**Work required**.
Return the records exactly as they appear below, omitting the pictures.

**Exercise data**.
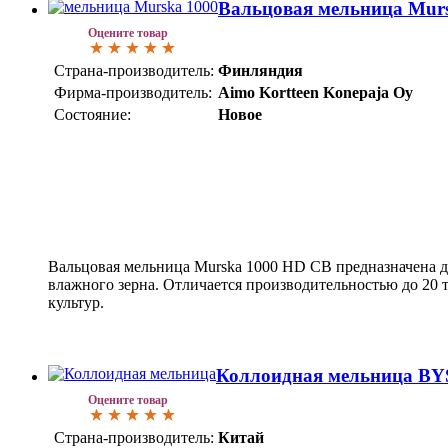
Вальцовая мельница Mur
Оцените товар
Страна-производитель:
Финляндия
Фирма-производитель:
Aimo Kortteen Konepaja Oy
Состояние:
Новое
Вальцовая мельница Murska 1000 HD CB предназначена 
влажного зерна. Отличается производительностью до 20 т
культур.
Коллоидная мельница BY
Оцените товар
Страна-производитель:
Китай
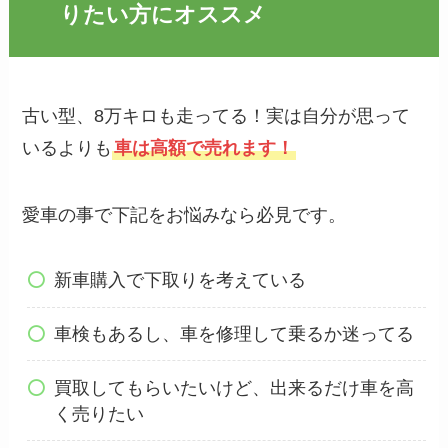
りたい方にオススメ
古い型、8万キロも走ってる！実は自分が思って
いるよりも
車は高額で売れます！
愛車の事で下記をお悩みなら必見です。
新車購入で下取りを考えている
車検もあるし、車を修理して乗るか迷ってる
買取してもらいたいけど、出来るだけ車を高
く売りたい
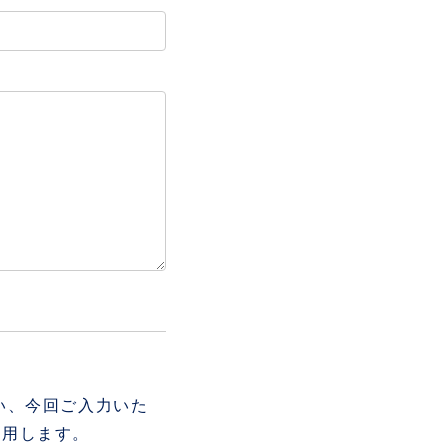
い、今回ご入力いた
利用します。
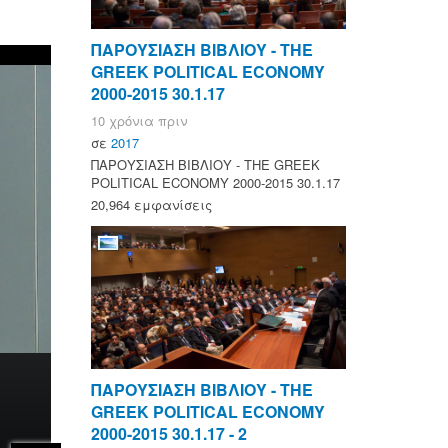
ΠΑΡΟΥΣΙΑΣΗ ΒΙΒΛΙΟΥ - ΤΗΕ
GREEK POLITICAL ECONOMY
2000-2015 30.1.17
10 χρόνια πριν
σε
2017
ΠΑΡΟΥΣΙΑΣΗ ΒΙΒΛΙΟΥ - ΤΗΕ GREEK
POLITICAL ECONOMY 2000-2015 30.1.17
20,964 εμφανίσεις
ΠΑΡΟΥΣΙΑΣΗ ΒΙΒΛΙΟΥ - ΤΗΕ
GREEK POLITICAL ECONOMY
2000-2015 30.1.17 - 2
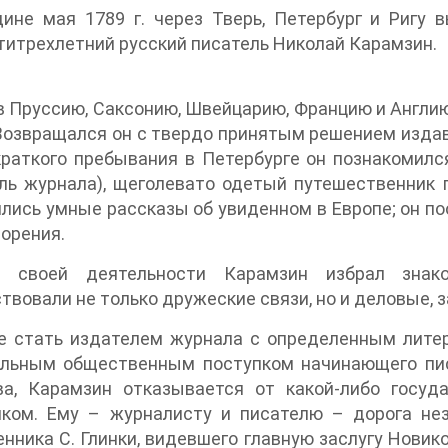
ине мая 1789 г. через Тверь, Петербург и Ригу 
итрехлетний русский писатель Николай Карамзин.
 Пруссию, Саксонию, Швейцарию, Францию и Англию
 Возвращался он с твердо принятым решением издав
краткого пребывания в Петербурге он познакоми
ль журнала), щеголевато одетый путешественник 
лись умные рассказы об увиденном в Европе; он п
орения.
 своей деятельности Карамзин избрал знак
твовали не только дружеские связи, но и деловые, 
е стать издателем журнала с определенным лите
ельным общественным поступком начинающего пис
ва, Карамзин отказывается от какой-либо госу
иком. Ему – журналисту и писателю – дорога не
нника С. Глинки, видевшего главную заслугу Новиков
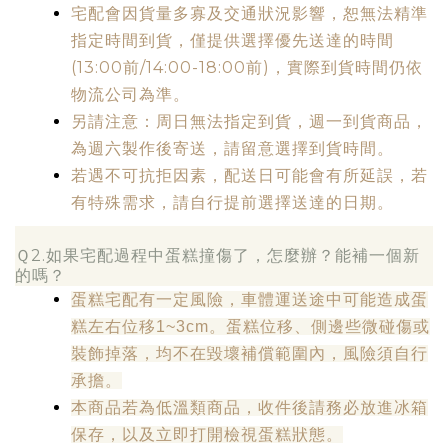
宅配會因貨量多寡及交通狀況影響，恕無法精準
指定時間到貨，僅提供選擇優先送達的時間
(13:00前/14:00-18:00前)，實際到貨時間仍依
物流公司為準。
另請注意：周日無法指定到貨，週一到貨商品，
為週六製作後寄送，請留意選擇到貨時間。
若遇不可抗拒因素，配送日可能會有所延誤，若
有特殊需求，請自行提前選擇送達的日期。
Ｑ2.如果宅配過程中蛋糕撞傷了，怎麼辦？能補一個新
的嗎？
蛋糕宅配有一定風險，車體運送途中可能造成蛋
糕左右位移1~3cm。蛋糕位移、側邊些微碰傷或
裝飾掉落，均不在毀壞補償範圍內，風險須自行
承擔。
本商品若為低溫類商品，收件後請務必放進冰箱
保存，以及立即打開檢視蛋糕狀態。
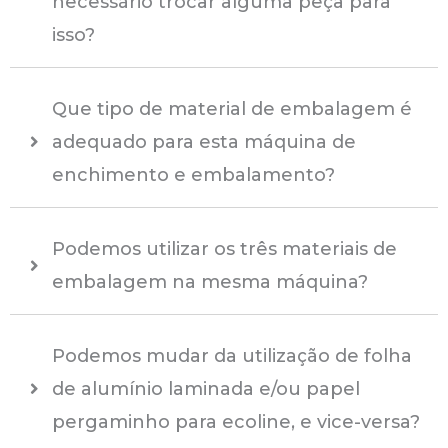
necessário trocar alguma peça para
isso?
Que tipo de material de embalagem é
adequado para esta máquina de
enchimento e embalamento?
Podemos utilizar os três materiais de
embalagem na mesma máquina?
Podemos mudar da utilização de folha
de alumínio laminada e/ou papel
pergaminho para ecoline, e vice-versa?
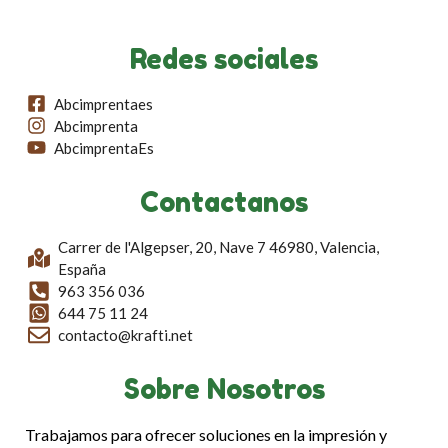
Redes sociales
Abcimprentaes
Abcimprenta
AbcimprentaEs
Contactanos
Carrer de l'Algepser, 20, Nave 7 46980, Valencia,
España
963 356 036
644 75 11 24
contacto@krafti.net
Sobre Nosotros
Trabajamos para ofrecer soluciones en la impresión y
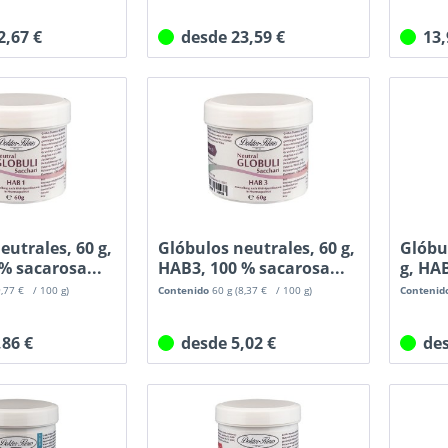
2,67 €
desde 23,59 €
13
eutrales, 60 g,
Glóbulos neutrales, 60 g,
Glóbu
% sacarosa...
HAB3, 100 % sacarosa...
g, HA
sacaro
9,77 € / 100 g)
Contenido
60 g
(8,37 € / 100 g)
Contenid
,86 €
desde 5,02 €
de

**Answer to this problem**.
Вальцовая мельница Mur
Оцените товар
Страна-производитель:
Финляндия
Фирма-производитель:
Aimo Kortteen Konepaja Oy
Состояние:
Новое
Вальцовая мельница Murska 1000 HD CB предназначена 
влажного зерна. Отличается производительностью до 20 т
культур.
Коллоидная мельница BY
Оцените товар
Страна-производитель:
Китай
りたい方にオススメ
古い型、8万キロも走ってる！実は自分が思って
いるよりも
車は高額で売れます！
愛車の事で下記をお悩みなら必見です。
新車購入で下取りを考えている
車検もあるし、車を修理して乗るか迷ってる
買取してもらいたいけど、出来るだけ車を高
く売りたい
い、今回ご入力いた
利用します。
ΠΑΡΟΥΣΙΑΣΗ ΒΙΒΛΙΟΥ - ΤΗΕ
GREEK POLITICAL ECONOMY
2000-2015 30.1.17
10 χρόνια πριν
σε
2017
ΠΑΡΟΥΣΙΑΣΗ ΒΙΒΛΙΟΥ - ΤΗΕ GREEK
POLITICAL ECONOMY 2000-2015 30.1.17
20,964 εμφανίσεις
ΠΑΡΟΥΣΙΑΣΗ ΒΙΒΛΙΟΥ - ΤΗΕ
GREEK POLITICAL ECONOMY
2000-2015 30.1.17 - 2
ине мая 1789 г. через Тверь, Петербург и Ригу 
итрехлетний русский писатель Николай Карамзин.
 Пруссию, Саксонию, Швейцарию, Францию и Англию
 Возвращался он с твердо принятым решением издав
краткого пребывания в Петербурге он познакоми
ль журнала), щеголевато одетый путешественник 
лись умные рассказы об увиденном в Европе; он п
орения.
 своей деятельности Карамзин избрал знак
твовали не только дружеские связи, но и деловые, 
е стать издателем журнала с определенным лите
ельным общественным поступком начинающего пис
ва, Карамзин отказывается от какой-либо госу
иком. Ему – журналисту и писателю – дорога не
нника С. Глинки, видевшего главную заслугу Новиков
宅配會因貨量多寡及交通狀況影響，恕無法精準
指定時間到貨，僅提供選擇優先送達的時間
(13:00前/14:00-18:00前)，實際到貨時間仍依
物流公司為準。
另請注意：周日無法指定到貨，週一到貨商品，
為週六製作後寄送，請留意選擇到貨時間。
若遇不可抗拒因素，配送日可能會有所延誤，若
有特殊需求，請自行提前選擇送達的日期。
Ｑ2.如果宅配過程中蛋糕撞傷了，怎麼辦？能補一個新
的嗎？
蛋糕宅配有一定風險，車體運送途中可能造成蛋
糕左右位移1~3cm。蛋糕位移、側邊些微碰傷或
裝飾掉落，均不在毀壞補償範圍內，風險須自行
承擔。
本商品若為低溫類商品，收件後請務必放進冰箱
保存，以及立即打開檢視蛋糕狀態。
necessário trocar alguma peça para
isso?
Que tipo de material de embalagem é
adequado para esta máquina de
enchimento e embalamento?
Podemos utilizar os três materiais de
embalagem na mesma máquina?
Podemos mudar da utilização de folha
de alumínio laminada e/ou papel
pergaminho para ecoline, e vice-versa?
Redes sociales
Abcimprentaes
Abcimprenta
AbcimprentaEs
Contactanos
Carrer de l'Algepser, 20, Nave 7 46980, Valencia,
España
963 356 036
644 75 11 24
contacto@krafti.net
Sobre Nosotros
Trabajamos para ofrecer soluciones en la impresión y
2,67 €
desde 23,59 €
13
eutrales, 60 g,
Glóbulos neutrales, 60 g,
Glóbu
% sacarosa...
HAB3, 100 % sacarosa...
g, HA
sacaro
9,77 € / 100 g)
Contenido
60 g
(8,37 € / 100 g)
Contenid
,86 €
desde 5,02 €
de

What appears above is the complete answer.